- Englezovac Location within Belgrade
- Coordinates: 44°48′08″N 20°28′01″E﻿ / ﻿44.80222°N 20.46694°E
- Country: Serbia
- Region: Belgrade
- Municipality: Vračar
- Time zone: UTC+1 (CET)
- • Summer (DST): UTC+2 (CEST)
- Area code: +381(0)11
- Car plates: BG

= Englezovac =

Englezovac (Енглезовац) is an urban neighborhood of Belgrade, the capital of Serbia. It is located in the Belgrade's municipality of Vračar.

== Location ==

Englezovac is located in the western part of the municipality, on the western slopes of the Vračar hill and stretches from the Slavija square to the Vračar plateau and the Temple of Saint Sava. The main streets in the neighborhood are Svetog Save, Makenzijeva and the Boulevard of the Liberation. Originally, term stretched west of the boulevard, but today not many people consider that part of Belgrade as part of Vračar.

== History ==

Construction of Englezovac started in 1880 after a Scottish businessman and Nazarene Francis Mackenzie bought a large piece of land in 1879 from Đorđe Simić, Serbian politician and prime minister, for 7,500 ducats. Land was bounded by the modern streets of Beogradska, Njegoševa, Molerova, Makenzijeva (named after Mackenzie), Katanićeva, Bore Stankovića, Skerlićeva and Bulevar oslobođenja. Previously known as the Simićev Majur (”Simić's farm”), the area eventually became known as Englezovac, Serbian for Englishman's place), as the term Englishman is, even today, universally used in colloquial speech for any inhabitant of the Great Britain.
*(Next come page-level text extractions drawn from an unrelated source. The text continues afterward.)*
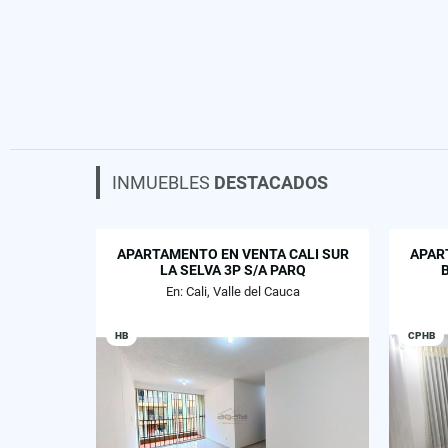
INMUEBLES
DESTACADOS
APARTAMENTO EN VENTA CALI SUR
APAR
LA SELVA 3P S/A PARQ
En: Cali, Valle del Cauca
HB
CPHB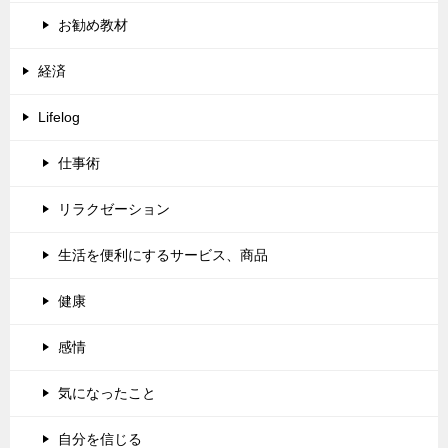
お勧め教材
経済
Lifelog
仕事術
リラクゼーション
生活を便利にするサービス、商品
健康
感情
気になったこと
自分を信じる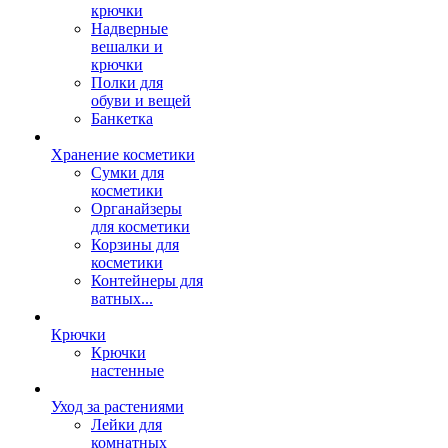
крючки
Надверные
вешалки и
крючки
Полки для
обуви и вещей
Банкетка
Хранение косметики
Сумки для
косметики
Органайзеры
для косметики
Корзины для
косметики
Контейнеры для
ватных...
Крючки
Крючки
настенные
Уход за растениями
Лейки для
комнатных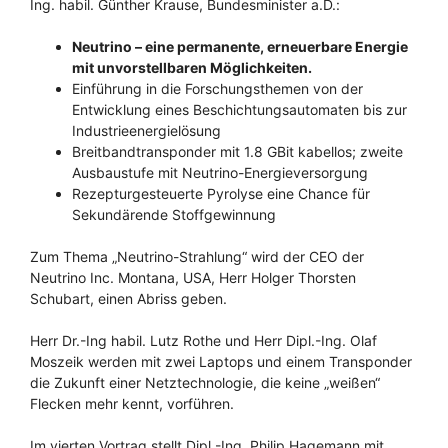
Ing. habil. Günther Krause, Bundesminister a.D.:
Neutrino
–
eine permanente, erneuerbare Energie
mit unvorstellbaren Möglichkeiten.
Einführung in die Forschungsthemen von der
Entwicklung eines Beschichtungsautomaten bis zur
Industrieenergielösung
Breitbandtransponder mit 1.8 GBit kabellos; zweite
Ausbaustufe mit Neutrino-Energieversorgung
Rezepturgesteuerte Pyrolyse eine Chance für
Sekundärende Stoffgewinnung
Zum Thema „Neutrino-Strahlung“ wird der CEO der
Neutrino Inc. Montana, USA, Herr Holger Thorsten
Schubart, einen Abriss geben.
Herr Dr.-Ing habil. Lutz Rothe und Herr Dipl.-Ing. Olaf
Moszeik werden mit zwei Laptops und einem Transponder
die Zukunft einer Netztechnologie, die keine „weißen“
Flecken mehr kennt, vorführen.
Im vierten Vortrag stellt Dipl.-Ing. Philip Hagemann mit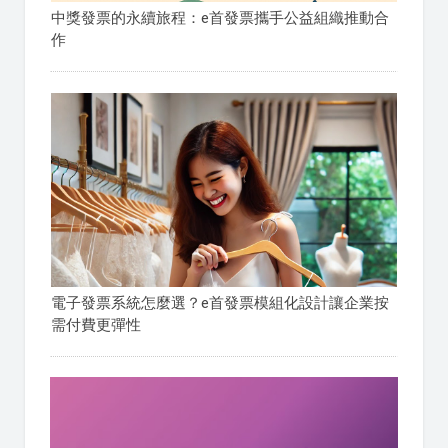
中獎發票的永續旅程：e首發票攜手公益組織推動合
作
電子發票系統怎麼選？e首發票模組化設計讓企業按
需付費更彈性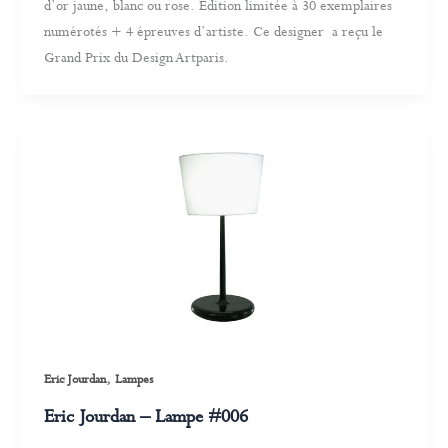
d’or jaune, blanc ou rose. Édition limitée à 30 exemplaires
numérotés + 4 épreuves d’artiste. Ce designer a reçu le
Grand Prix du Design Artparis.
,
Eric Jourdan
Lampes
Eric Jourdan – Lampe #006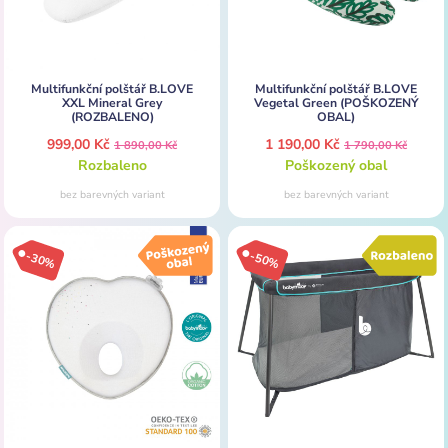
Multifunkční polštář B.LOVE
Multifunkční polštář B.LOVE
XXL Mineral Grey
Vegetal Green (POŠKOZENÝ
(ROZBALENO)
OBAL)
999,00 Kč
1 190,00 Kč
1 890,00 Kč
1 790,00 Kč
Rozbaleno
Poškozený obal
bez barevných variant
bez barevných variant
-30%
-50%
As the Simićev Majur was a marshy area, Mackenzie originally planned to drain the land and organize agricultural production. He changed his plans later, hiring architects who parceled it out into lots for selling and cut the streets through. Mackenzie then sold the lots. Soon numerous houses were built, mostly one or two-floors high. Larger edifices included the Hall of Peace (Sala mira), in which the cult cinema "Slavija" was situated later. After the urbanization, Englezovac included the area between the streets of Njegoševa and Svetog Save.
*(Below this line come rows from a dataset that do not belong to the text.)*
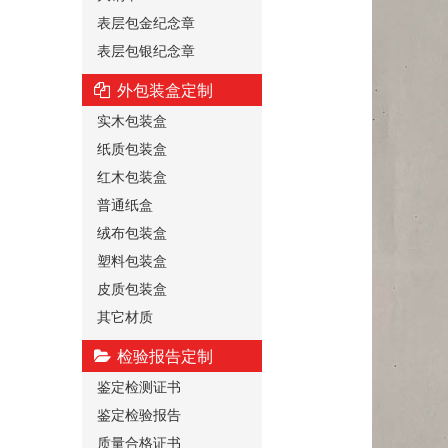
表层包金纪念章
表层包银纪念章
外包装盒定制
实木包装盒
纸质包装盒
红木包装盒
普通纸盒
绒布包装盒
塑料包装盒
皮质包装盒
其它材质
检验报告定制
鉴定检测证书
鉴定检验报告
质量合格证书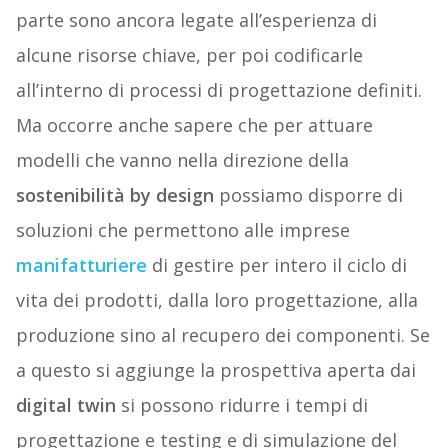
parte sono ancora legate all’esperienza di
alcune risorse chiave, per poi codificarle
all’interno di processi di progettazione definiti.
Ma occorre anche sapere che per attuare
modelli che vanno nella direzione della
sostenibilità by design
possiamo disporre di
soluzioni che permettono alle imprese
manifatturiere
di gestire per intero il ciclo di
vita dei prodotti, dalla loro progettazione, alla
produzione sino al recupero dei componenti. Se
a questo si aggiunge la prospettiva aperta dai
digital twin
si possono ridurre i tempi di
progettazione e testing e di simulazione del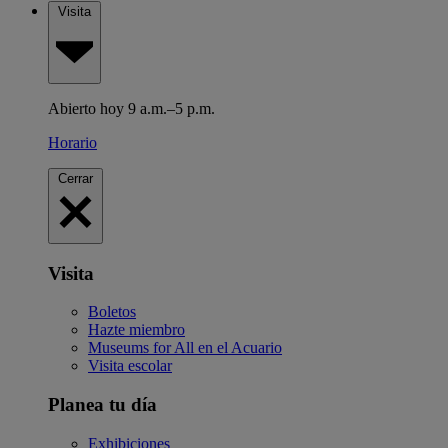
Visita
Abierto hoy 9 a.m.–5 p.m.
Horario
Cerrar
Visita
Boletos
Hazte miembro
Museums for All en el Acuario
Visita escolar
Planea tu día
Exhibiciones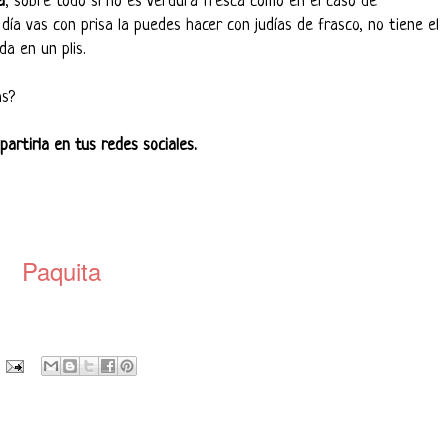
a
, sobre todo si no es verdura fresca como en el caso de
 día vas con prisa la puedes hacer con judías de frasco, no tiene el
a en un plis.
as?
artirla en tus redes sociales.
Paquita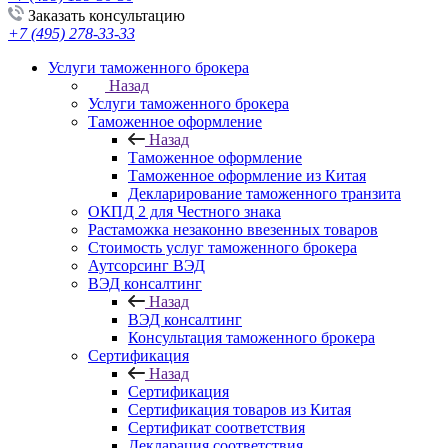
Заказать консультацию
+7 (495) 278-33-33
Услуги таможенного брокера
Назад
Услуги таможенного брокера
Таможенное оформление
Назад
Таможенное оформление
Таможенное оформление из Китая
Декларирование таможенного транзита
ОКПД 2 для Честного знака
Растаможка незаконно ввезенных товаров
Стоимость услуг таможенного брокера
Аутсорсинг ВЭД
ВЭД консалтинг
Назад
ВЭД консалтинг
Консультация таможенного брокера
Сертификация
Назад
Сертификация
Сертификация товаров из Китая
Сертификат соответствия
Декларация соответствия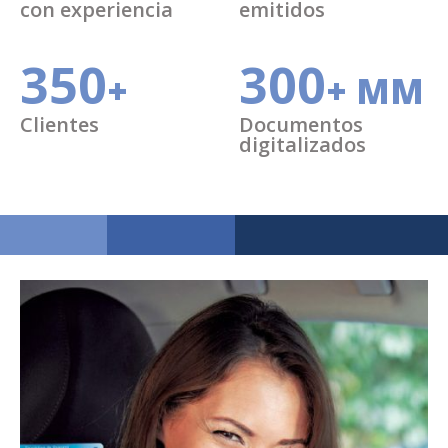
con experiencia
emitidos
350
300
+
+ MM
Clientes
Documentos
digitalizados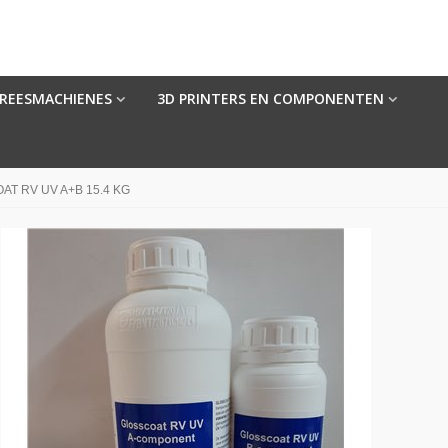
FREESMACHIENES
3D PRINTERS EN COMPONENTEN
T RV UV A+B 15.4 KG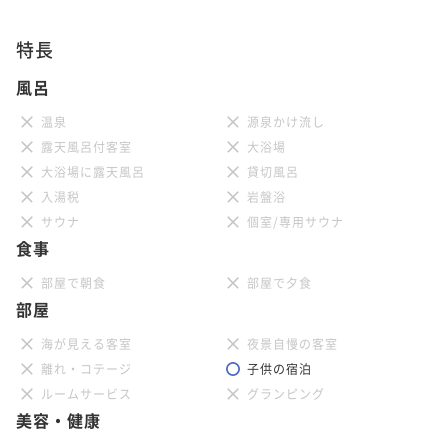
特長
風呂
温泉
源泉かけ流し
露天風呂付客室
大浴場
大浴場に露天風呂
貸切風呂
入湯税
岩盤浴
サウナ
個室/専用サウナ
食事
部屋で朝食
部屋で夕食
部屋
海が見える客室
夜景自慢の客室
離れ・コテージ
子供の宿泊
ルームサービス
グランピング
美容・健康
He also donated a piece of land to the Serbian Orthodox Church for the construction of the Temple of Saint Sava. "The Society for the Embellishment of Vračar" suggested to Belgrade City Council to rename Englezovac to Savinac (Serbian for Sava's place) on 31 March 1894. They stated that it is "a shame for the Serbian capital that a whole district is called Englishman's" and inconceivable that a national shrine (Temple of Saint Sava) lie on foreign property.

In the late 1980s, many books and articles on "Old Belgrade" became popular again and so the term Englezovac, at this time already unknown to majority of people, resurfaced. However, just like Savinac, it didn't get the popular usage, and most of Belgraders still refer to this part of the city as Vračar.